2. Benchmark solutions#

2.1. Calculation method used for reference solutions#

2.1.1. Circular section#

2.1.1.1. Beam subjected to a punctual tensile force \(\mathit{Fx}\)#

The equilibrium equation is:

\(\frac{\partial }{\partial x}(\mathrm{EA}(x)\frac{\partial u}{\mathrm{dx}})=0\) with \(A(x)={A}_{1}(1+c\frac{x}{L})\) and \(c=\sqrt{\frac{{A}_{2}}{{A}_{1}}}-1\), \(N(L)={F}_{x}\)

By integrating [R3.08.01] twice, we get the displacements as a function of the force applied, that is:

\(u(x)=\frac{{\mathrm{LF}}_{x}}{{\mathrm{EA}}_{1}}(\frac{x}{L+\mathrm{cx}})\)

and therefore at the end L of the beam:

\(u(L)=\frac{L}{E\sqrt{{A}_{1}{A}_{2}}}{F}_{x}\)

Internal efforts are given by:

\(N(x)=\mathrm{EA}(x)\frac{\partial u}{\partial x}(x)={F}_{x}\)

and the constraints by:

\({\sigma }_{\mathrm{xx}}=\frac{N(x)}{A(x)}\)

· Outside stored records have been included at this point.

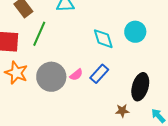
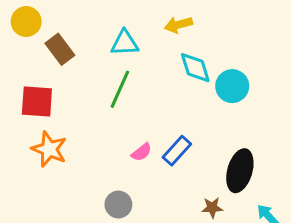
green line: (39, 34) -> (120, 89), moved
cyan diamond: (103, 39) -> (195, 68), moved
gray circle: (51, 77) -> (118, 205), moved, size x0.6

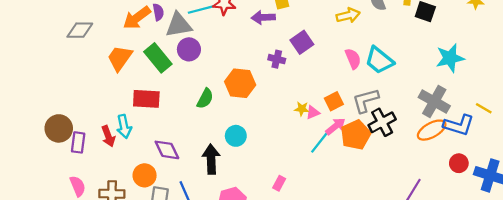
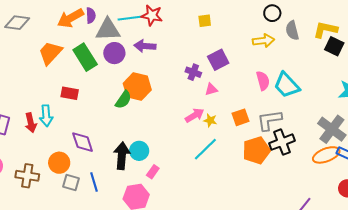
purple arrow: (263, 17) -> (145, 46), moved
orange hexagon: (240, 83) -> (137, 87), moved
red rectangle: (146, 99) -> (70, 93), size x0.7
pink triangle: (313, 112) -> (211, 89), moved
pink arrow: (335, 126) -> (195, 115), moved
cyan circle: (236, 136) -> (139, 151), moved
cyan line: (321, 140) -> (205, 149), moved
pink rectangle: (279, 183) -> (153, 172), moved

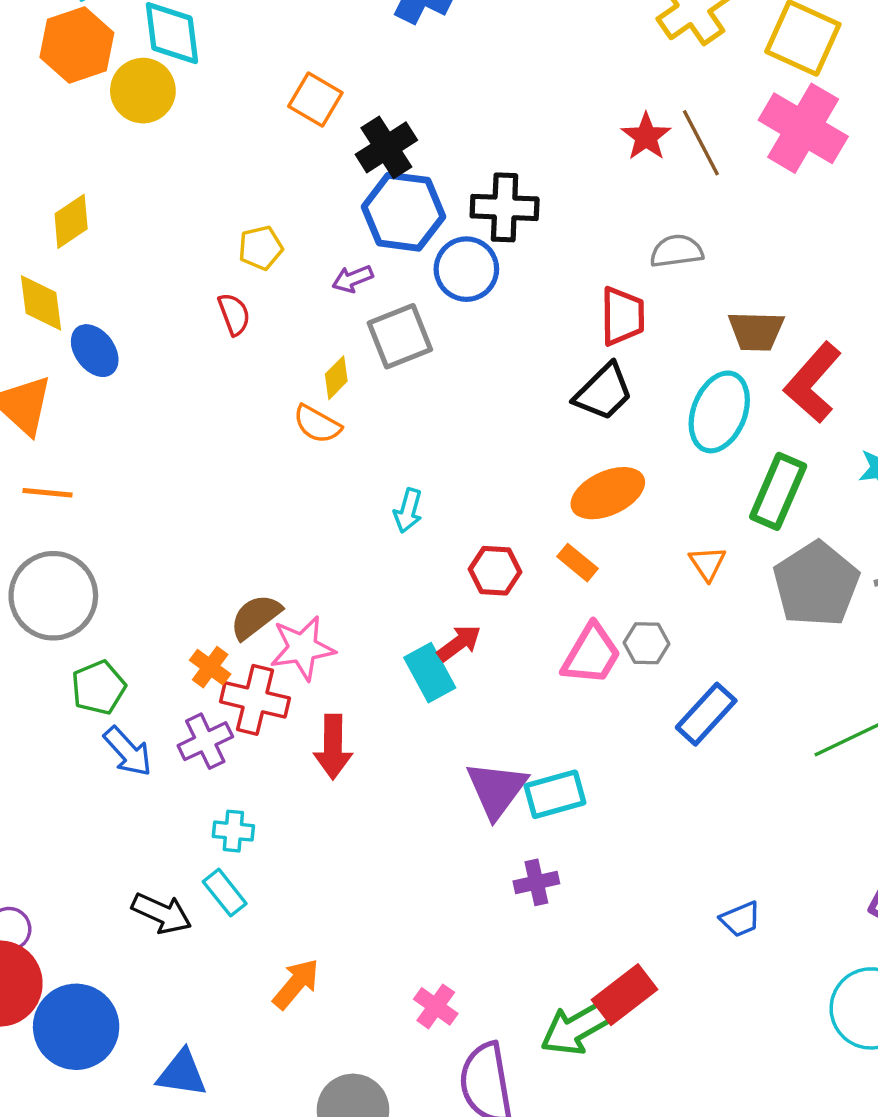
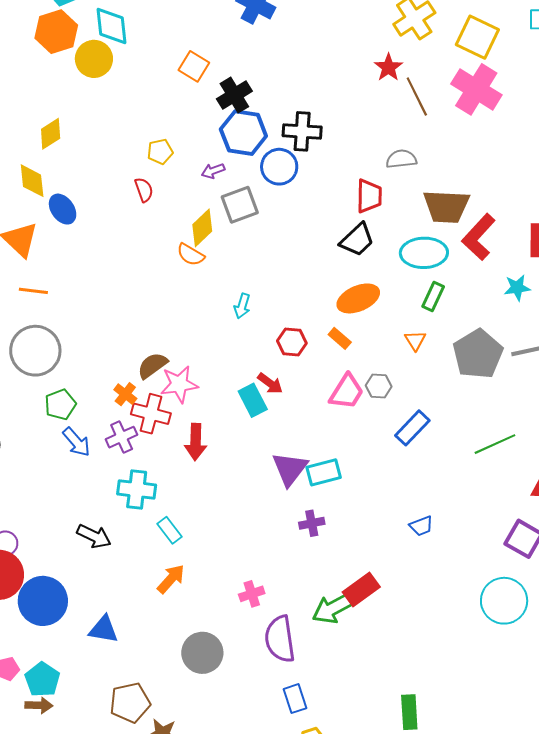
red star: (646, 137) -> (388, 67), moved
brown trapezoid: (756, 331) -> (446, 206), size x1.4
yellow diamond: (336, 378) -> (202, 228), size x1.5
cyan ellipse: (719, 412) -> (424, 253), turned 66
green rectangle: (778, 491) -> (433, 296), moved, size x0.7
red arrow: (459, 643) -> (270, 383), turned 72
cyan cross: (233, 831) -> (137, 490), size x1.6
cyan rectangle: (225, 893) -> (169, 530), moved
blue trapezoid: (740, 919) -> (421, 526), moved
pink cross: (436, 1006) -> (252, 594), turned 35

2.1.1.2. Beam subjected to a point bending force \(\mathit{Fy}\)#

The equilibrium equation, under Euler’s hypothesis, is given by the equation:

\(\frac{{\partial }^{2}}{\partial {x}^{2}}\left[{\mathrm{EI}}_{z}(x)\frac{{\partial }^{2}v}{\partial {x}^{2}}\right]=0\) with \({I}_{z}(x)={I}_{{z}_{1}}{(1+c\frac{x}{L})}^{4}\) and \(c={(\frac{{I}_{{z}_{2}}}{{I}_{{z}_{1}}})}^{\frac{1}{4}}-1\), \({V}_{y}(L)={F}_{y}\)

We solve the equation by integration taking into account the modified law of behavior \({\mathrm{MF}}_{z}={\mathrm{EI}}_{z}\frac{{\partial }^{2}v}{\partial {x}^{2}}\) and the equilibrium equation \(\frac{\partial {\mathrm{MF}}_{z}}{\partial x}+{V}_{y}=0\)

The four successive integrations, taking into account for the calculation of the integration constants that:

\(\begin{array}{}\frac{\partial }{\partial x}\left[{\mathrm{EI}}_{z}(x)\frac{{\partial }^{2}v}{\partial {x}^{2}}\right](L)=-{V}_{y}(L)=-{F}_{y}\\ ({\mathrm{EI}}_{z}(L)\frac{{\partial }^{2}v}{\partial {x}^{2}})(L)=0\\ \frac{\partial v}{\partial x}(0)=0\\ v(0)=0\end{array}\)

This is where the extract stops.